The refugees have been arriving with their cattle in Tissi District, a region along Chad's border with Darfur and the Central African Republic (CAR), and have been relocated to Abgadam camp (radius 10km), about 40km from the Sudanese border.
The government issued an ultimatum for the new refugees not yet in Abgadam to go there by 15 September. Just over 18,000 of the close to 30,000 Darfur refugees registered in 2013 are in Abgadam, with 2,117 of them in the Goz Amir camps, also in southeastern Chad.
They started crossing the border in January, fleeing a conflict over gold mining in northern Darfur between the Binheissin and Rizeigat ethnic groups, while others fled a later wave of violence in Darfur between the Salamat and Misseriya ethnic groups, according to UNHCR.
The new influx calls for innovative responses to what is not a usual refugee situation. "These are not the typical helpless refugees," commented an aid worker who preferred anonymity.
"How do you deal with an emergency for people who believe national borders don't exist? You cannot fix them [in a location]; it will not work. There is a need for innovative approaches," said Mamadou Dian Balde, the UNHCR deputy representative in Chad.
"They need freedom of movement, a large area, a settlement, not a camp per se. But how do you do this in a durable way? There is a need to develop community-based programmes for livelihood sustenance."
"In this case, livestock represents their daily livelihood during their flight as well." At the new refugee site in Abgadam, the refugees have enough space for their accommodation and for their herds, according to UNHCR. The refugees are not locked up in the camp and are quite free to seek pasture with their cattle.
The UN Refugee Agency (UNHCR) estimated that so far this year 75 percent of Sudanese refugees in Tissi District, a border region along Chad's borders with Darfur and the Central African Republic (CAR), were herders and 25 percent farmers; 462 of them were from CAR, according to a report by the UN Office for the Coordination of Humanitarian Affairs (OCHA).
Animal diseases' risk
The concentration of cattle in the new camp could pose a risk of livestock diseases, according to OCHA. The size of the new herds in Abgadam also remains unknown: local culture forbids the counting of household livestock as it is considered as a bad omen.
UNHCR intends to mobilize funds to vaccinate livestock in Abgadam and, with the UN Food and Agriculture Organization (FAO), is planning a livestock programme.
Porous borders and unchecked animal movement are often responsible for the spread of animal diseases as is other transhumance (the movement of people and their livestock) brought on by war and political upheaval, said Tesfai Tseggai, a regional laboratory and epidemiology specialist with FAO's Emergency Centre for Transboundary Animal Diseases.
"Pastoralists' concern goes beyond [the search for] animal feed and water for their animals, as they migrate with their families and households.
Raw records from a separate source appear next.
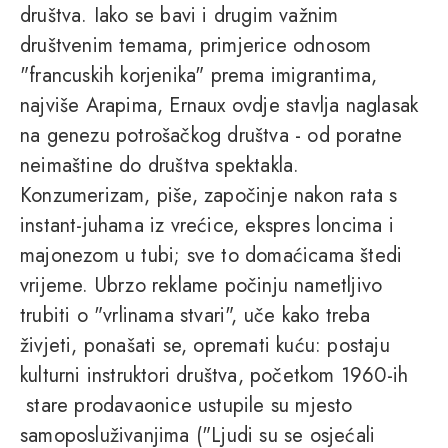
društva. Iako se bavi i drugim važnim
društvenim temama, primjerice odnosom
"francuskih korjenika" prema imigrantima,
najviše Arapima, Ernaux ovdje stavlja naglasak
na genezu potrošačkog društva - od poratne
neimaštine do društva spektakla.
Konzumerizam, piše, započinje nakon rata s
instant-juhama iz vrećice, ekspres loncima i
majonezom u tubi; sve to domaćicama štedi
vrijeme. Ubrzo reklame počinju nametljivo
trubiti o "vrlinama stvari", uče kako treba
živjeti, ponašati se, opremati kuću: postaju
kulturni instruktori društva, početkom 1960-ih
stare prodavaonice ustupile su mjesto
samoposluživanjima ("Ljudi su se osjećali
In this case, livestock represents their daily livelihood during their flight as well."
In a situation such as in Chad, Tseggai said, "the segregation of new [livestock] arrivals from co-mingling with the resident animals, and vaccination at quarantine posts, where veterinary inspection is possible, needs to be implemented…
"In places where border control is not possible, or does not exist, awareness-building and communication on [the] prevailing situation for both the immigrating pastoralists and the hosts can go a long way in disease mitigation and livelihood conservation."
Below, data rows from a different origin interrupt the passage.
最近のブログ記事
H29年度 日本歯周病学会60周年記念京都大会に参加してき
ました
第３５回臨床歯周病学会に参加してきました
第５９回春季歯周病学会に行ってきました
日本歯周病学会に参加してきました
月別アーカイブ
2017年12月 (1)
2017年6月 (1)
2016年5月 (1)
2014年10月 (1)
Fighters also crossing border?
Most of the new Darfur refugees and former Darfur refugees now back in Chad are women and children. Some of the men who have crossed the border are believed to be fighters.
IRIN spoke to some women in Tissi town who indicated they would be willing to follow their husbands back into Darfur. But the potential movement of fighters across the border is a concern.
"We want to maintain the civilian character of asylum. It would be bad if they go back [to Darfur] and sustain the war. Geo-strategically, it is important to sustain peace in the area [eastern Chad] because of the Chad-Sudan peace agreement," said UNHCR's Balde.
Southeastern Chad is dominated by ethnic Salamat pastoralists who also live across the border in Darfur.
Given the potential for tension between the host communities and the nomadic pastoral refugees, Balde said, "people who are constantly on the move are not often trusted by the host community. We need to work towards peaceful coexistence."
As of the end June 2013, Chad was home to 418,146 refugees, including 303,825 mainly Sudanese refugees in its camps in the east.